Checking myself

Am I ok? Am I doing everything right? Am I wrong for expecting her to stop “voicing her opinion” because I feel like she’s trying to change my mind or tell me how to think. Am I wrong for getting upset at things that aren’t intended to hurt me? Am I wrong for expecting her to remember what I like and don’t like and don’t try to get me to do those things? Am I wrong for believing a best friend is on the same level as a boyfriend?
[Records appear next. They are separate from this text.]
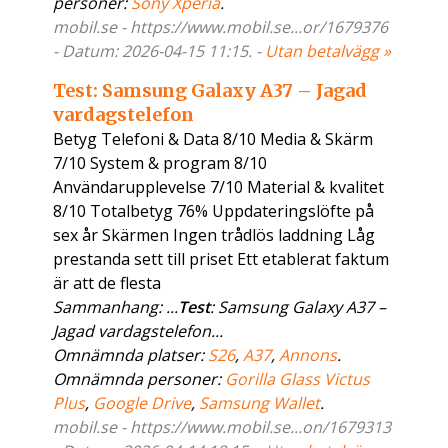
personer:
Sony Xperia
.
mobil.se - https://www.mobil.se...or/1679376
- Datum: 2026-04-15 11:15. -
Utan betalvägg »
Test: Samsung Galaxy A37 – Jagad
vardagstelefon
Betyg Telefoni & Data 8/10 Media & Skärm
7/10 System & program 8/10
Användarupplevelse 7/10 Material & kvalitet
8/10 Totalbetyg 76% Uppdateringslöfte på
sex år Skärmen Ingen trådlös laddning Låg
prestanda sett till priset Ett etablerat faktum
är att de flesta
Sammanhang: ...
Test
: Samsung Galaxy A37 –
Jagad vardagstelefon...
Omnämnda platser:
S26
,
A37
,
Annons
.
Omnämnda personer:
Gorilla Glass Victus
Plus
,
Google Drive
,
Samsung Wallet
.
mobil.se - https://www.mobil.se...on/1679313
Actually I think all I want is to feel accepted and respected. Even if we don’t tell each other everything or understand each other’s viewpoint on situations I just want to know that you won’t try to tell me I should behave or think differently. Of course give me your opinion but if you keep “giving your opinion” it eventually becomes you forcing your opinion onto me and that’s not cool. I want you to respect what I say and leave it at that. If I tell you I didn’t have sex with him I want you to believe me. I don’t care if you walked in on us naked. You can’t look at my life the same way you look at yours, I’m not going to do the same thing in the same situation as you. I understand the things I say seem crazy or weird or unlikely to you but guess what it’s true. I just want you to trust that I would never lie to you. What’s the point in never lying if you can’t get 100% trust from those close to you?? Makes me just wanna start lying. Will make life a lot easier.